The deaths of the Ri‘an family members were tragic. Even so, it must be underscored that the IDF took appropriate steps to tailor its military strike to a proper military objective (the weapons storage site) under the cover of a civilian residence, and to extricate civilians from possible harm. To that end, the forces complied with international norms by giving effective advance warnings to at-risk civilians. That some civilians heeded these warnings, while the Ri‘an family apparently did not, does not render the IDF‘s action unlawful.
At the time of the strike, Reuters described Rayyan as "a 49-year-old cleric regarded as one of Hamas's most hardline political leaders."
Rayyan is listed as a "civilian" in the PCHR list of people killed in Gaza during the war.
The Al Qassam Brigades website is celebrating the third anniversary of his death, and illustrates this "civilian" with this photo:
His 16-year old son, Ghassan, killed with him, was described as an "al-Qassam shahid" by terrorist websites. And Rayyan had already sent one of his sons to his death on a suicide mission that killed two Israelis in 2001. That son was 16 as well.
A month after Rayyan was killed, NYT reporter James Bennet wrote in The Atlantic about an interview he had of Rayyan a few years earlier, showing his twisted and hateful worldview. But as I wrote at the time, Bennet never seemed to have published the details of that interview while Rayyan was alive.
Could it be because the New York Times wanted to keep the fiction alive that there was a difference between Hamas terrorists and its "political" wing?
Jeffrey Goldberg had interviewed Rayyan as well in 2006 and published details after his death (I don't know if he had printed this at the time):
Periodically, advocates of negotiation suggest that the hostility toward Jews expressed by Hamas is somehow mutable. But in years of listening, I haven’t heard much to suggest that its anti-Semitism is insincere. Like Hezbollah, Hamas believes that God is opposed to a Jewish state in Palestine. Both groups are rhetorically pitiless, though, again, Hamas sometimes appears to follow the lead of Hezbollah.

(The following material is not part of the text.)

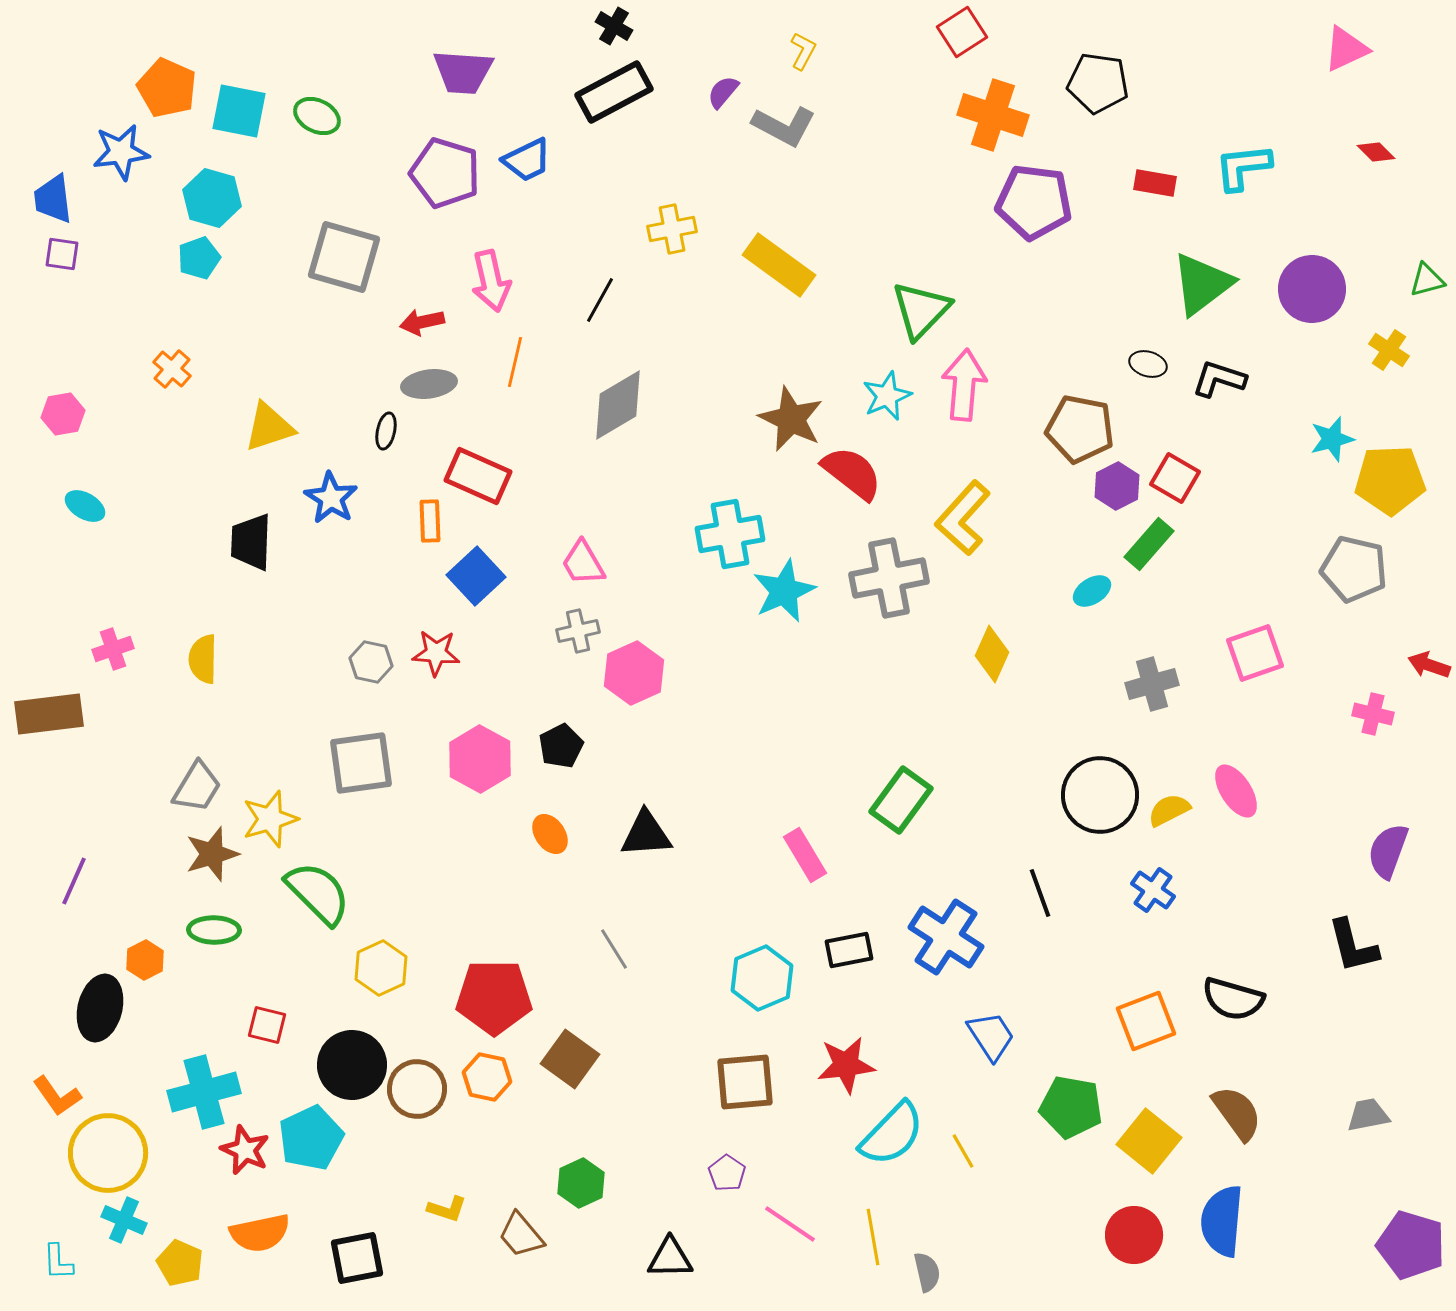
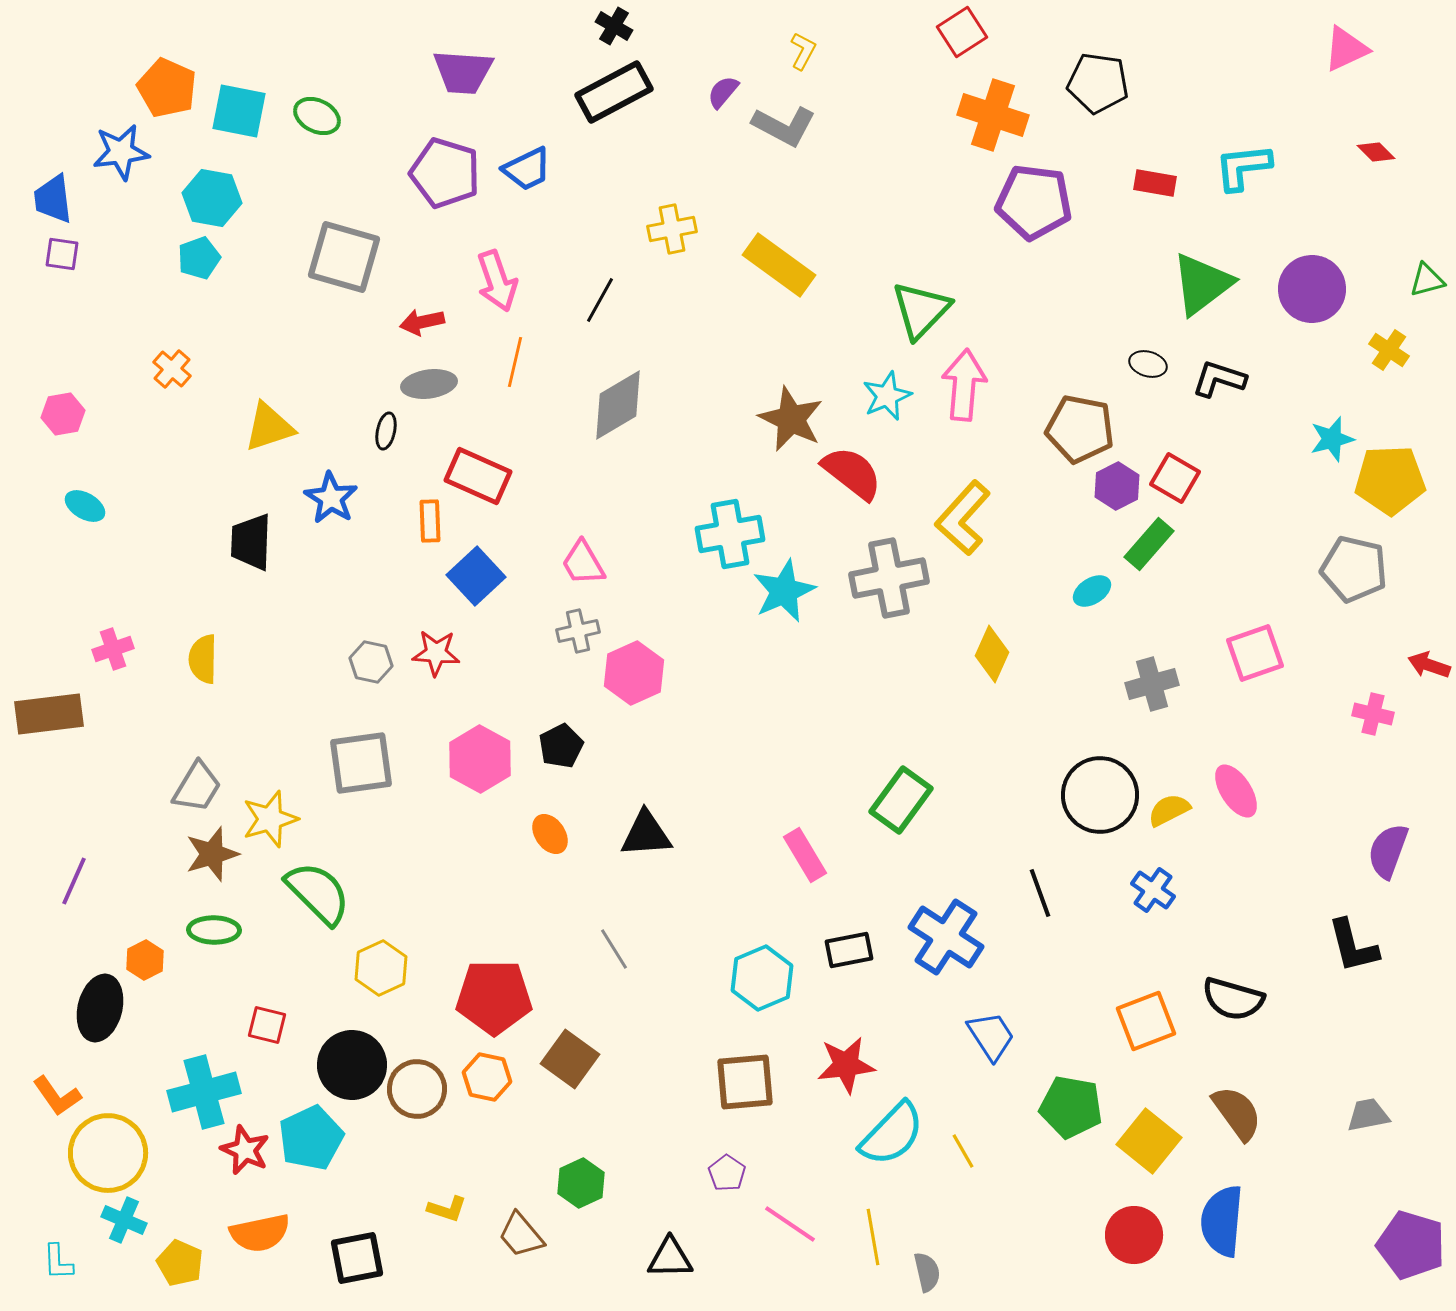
blue trapezoid at (527, 160): moved 9 px down
cyan hexagon at (212, 198): rotated 6 degrees counterclockwise
pink arrow at (491, 281): moved 6 px right; rotated 6 degrees counterclockwise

...Nizar Rayyan expressed much the same sentiment the night we spoke in 2006. We had been discussing a passage of the Koran that suggests that God turns a group of impious Jews into apes and pigs. The Hezbollah leader, Hassan Nasrallah, among others, has deployed this passage in his speeches. Once, at a rally in Beirut, he said: “We shout in the face of the killers of prophets and the descendants of the apes and pigs: We hope we will not see you next year. The shout remains, ‘Death to Israel!’”
Mr. Rayyan said that, technically, Mr. Nasrallah was mistaken. “Allah changed disobedient Jews into apes and pigs, it is true, but he specifically said these apes and pigs did not have the ability to reproduce,” Mr. Rayyan said. “So it is not literally true that Jews today are descended from pigs and apes, but it is true that some of the ancestors of Jews were transformed into pigs and apes, and it is true that Allah continually makes the Jews pay for their crimes in many different ways. They are a cursed people.”
I asked him the question I always ask of Hamas leaders: Could you agree to anything more than a tactical cease-fire with Israel? I felt slightly ridiculous asking: A man who believes that God every now and again transforms Jews into pigs and apes might not be the most obvious candidate for peace talks at Camp David. Mr. Rayyan answered the question as I thought he would, saying that a long-term cease-fire would be unnecessary, because it will not take long for the forces of Islam to eradicate Israel.